О Муза, сердца друг, любовница дворцов!

Когда январь дохнёт Бореями без счёта,

Найдёшь ли чем согреть ступни от непогоды

В тоскливой череде метельных вечеров?

 

Сверкнёт ли мрамор плеч великолепьем вновь

От бледности лучей ночного небосвода?

Сумеешь ли собрать лазури позолоту,

Узрев, что в кошельке нет прежних жемчугов?

 

Чтоб в ужин хлеб вкушать, ты, бедная, должна

Алтарником служить с кадилом дотемна

И Богу петь псалмы, не веря в это пенье,

 

Иль прелести свои,  как девушка-циркач,

Стыдливо раскрывать, в улыбке пряча плач,

Чтоб гогот вызывать у разномастной черни…

 

 

БОЛЬНАЯ МУЗА

 

Бедняжка Муза, вновь с утра твой вид больной:

Глаза блеклы и в них – виденья ночи бурной.

Гляжу, как по лицу проносятся волной

Безумье, ужас, хлад, унынье от сумбура.

 

Суккуб зелёный вместе с розой озорной 

Пролили ль на тебя страх и любовь из урны?
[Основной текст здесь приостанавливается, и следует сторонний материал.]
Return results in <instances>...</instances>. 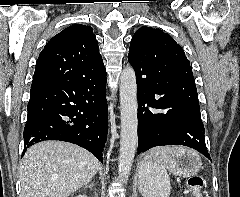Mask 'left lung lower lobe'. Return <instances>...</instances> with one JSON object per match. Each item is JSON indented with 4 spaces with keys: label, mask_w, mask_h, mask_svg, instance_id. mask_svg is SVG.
Segmentation results:
<instances>
[{
    "label": "left lung lower lobe",
    "mask_w": 240,
    "mask_h": 197,
    "mask_svg": "<svg viewBox=\"0 0 240 197\" xmlns=\"http://www.w3.org/2000/svg\"><path fill=\"white\" fill-rule=\"evenodd\" d=\"M138 154L160 145H185L209 160L195 83H170L136 72Z\"/></svg>",
    "instance_id": "0a47b994"
}]
</instances>
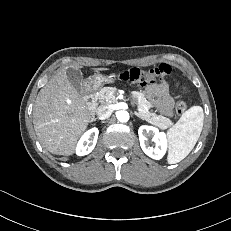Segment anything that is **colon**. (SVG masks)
<instances>
[{
	"instance_id": "5ec220e1",
	"label": "colon",
	"mask_w": 231,
	"mask_h": 231,
	"mask_svg": "<svg viewBox=\"0 0 231 231\" xmlns=\"http://www.w3.org/2000/svg\"><path fill=\"white\" fill-rule=\"evenodd\" d=\"M171 67L167 64H160L153 68H131L119 74V79L130 82L137 86H146L155 82L159 78L169 77ZM187 109V104L183 100H177L175 111L177 114H183Z\"/></svg>"
}]
</instances>
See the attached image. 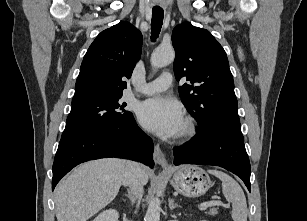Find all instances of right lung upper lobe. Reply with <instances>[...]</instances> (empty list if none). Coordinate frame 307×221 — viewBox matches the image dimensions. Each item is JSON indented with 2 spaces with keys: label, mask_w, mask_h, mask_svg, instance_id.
<instances>
[{
  "label": "right lung upper lobe",
  "mask_w": 307,
  "mask_h": 221,
  "mask_svg": "<svg viewBox=\"0 0 307 221\" xmlns=\"http://www.w3.org/2000/svg\"><path fill=\"white\" fill-rule=\"evenodd\" d=\"M141 49L142 34L128 22L102 31L84 56L72 103L122 95Z\"/></svg>",
  "instance_id": "right-lung-upper-lobe-1"
}]
</instances>
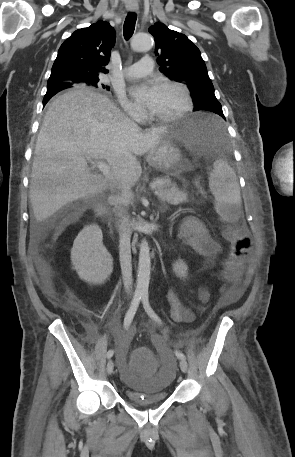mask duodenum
<instances>
[{"mask_svg":"<svg viewBox=\"0 0 295 457\" xmlns=\"http://www.w3.org/2000/svg\"><path fill=\"white\" fill-rule=\"evenodd\" d=\"M95 214L97 216V218L103 223L105 224L106 223V211H105V206L103 203H98L96 204L95 206Z\"/></svg>","mask_w":295,"mask_h":457,"instance_id":"obj_1","label":"duodenum"}]
</instances>
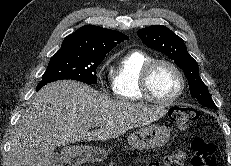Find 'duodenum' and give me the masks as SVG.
Here are the masks:
<instances>
[{"label": "duodenum", "instance_id": "obj_1", "mask_svg": "<svg viewBox=\"0 0 231 166\" xmlns=\"http://www.w3.org/2000/svg\"><path fill=\"white\" fill-rule=\"evenodd\" d=\"M71 157H72V154L70 152H67L64 154L65 159H71Z\"/></svg>", "mask_w": 231, "mask_h": 166}]
</instances>
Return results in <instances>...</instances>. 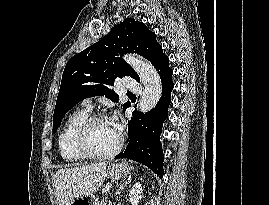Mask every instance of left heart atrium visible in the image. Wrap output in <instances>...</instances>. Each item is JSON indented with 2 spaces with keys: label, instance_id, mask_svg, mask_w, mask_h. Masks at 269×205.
<instances>
[{
  "label": "left heart atrium",
  "instance_id": "1",
  "mask_svg": "<svg viewBox=\"0 0 269 205\" xmlns=\"http://www.w3.org/2000/svg\"><path fill=\"white\" fill-rule=\"evenodd\" d=\"M109 124L111 125V127L115 130V132L120 135L121 132V125L119 123L118 117L116 114L110 116L108 119Z\"/></svg>",
  "mask_w": 269,
  "mask_h": 205
}]
</instances>
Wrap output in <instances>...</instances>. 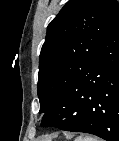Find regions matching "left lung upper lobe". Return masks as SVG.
I'll list each match as a JSON object with an SVG mask.
<instances>
[{
    "label": "left lung upper lobe",
    "instance_id": "1",
    "mask_svg": "<svg viewBox=\"0 0 119 141\" xmlns=\"http://www.w3.org/2000/svg\"><path fill=\"white\" fill-rule=\"evenodd\" d=\"M117 15L116 0H69L51 21L39 57L40 113L84 71Z\"/></svg>",
    "mask_w": 119,
    "mask_h": 141
}]
</instances>
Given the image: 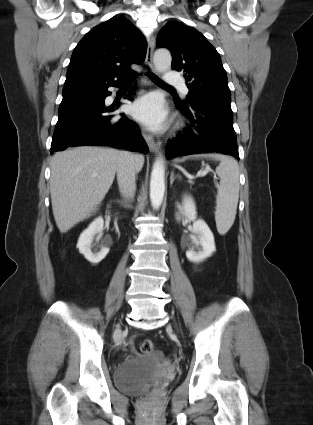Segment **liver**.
Listing matches in <instances>:
<instances>
[{
    "label": "liver",
    "mask_w": 313,
    "mask_h": 425,
    "mask_svg": "<svg viewBox=\"0 0 313 425\" xmlns=\"http://www.w3.org/2000/svg\"><path fill=\"white\" fill-rule=\"evenodd\" d=\"M128 152L103 147H76L51 160L50 194L56 225L65 233L89 218L110 189L120 158ZM136 171L144 157L133 154Z\"/></svg>",
    "instance_id": "liver-1"
}]
</instances>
Иль тягостный кошмар безжалостной рукой

Держал тебя в плену зловещего Минтурна?

 

Хочу, чтоб грудь твоя вздымалась мыслям в такт,

Чтоб источала в мир здоровый аромат,

А христианки кровь струилась бы ритмично,

 

Как множество слогов в гекзаметре античном,

Где царствуют то Феб, отец певучих нот,

То Пан, хозяин жатв, – и каждый в свой черёд!

 

 

КРАСОТА

 

Смертный люд, я прекрасна, как грёза из камня!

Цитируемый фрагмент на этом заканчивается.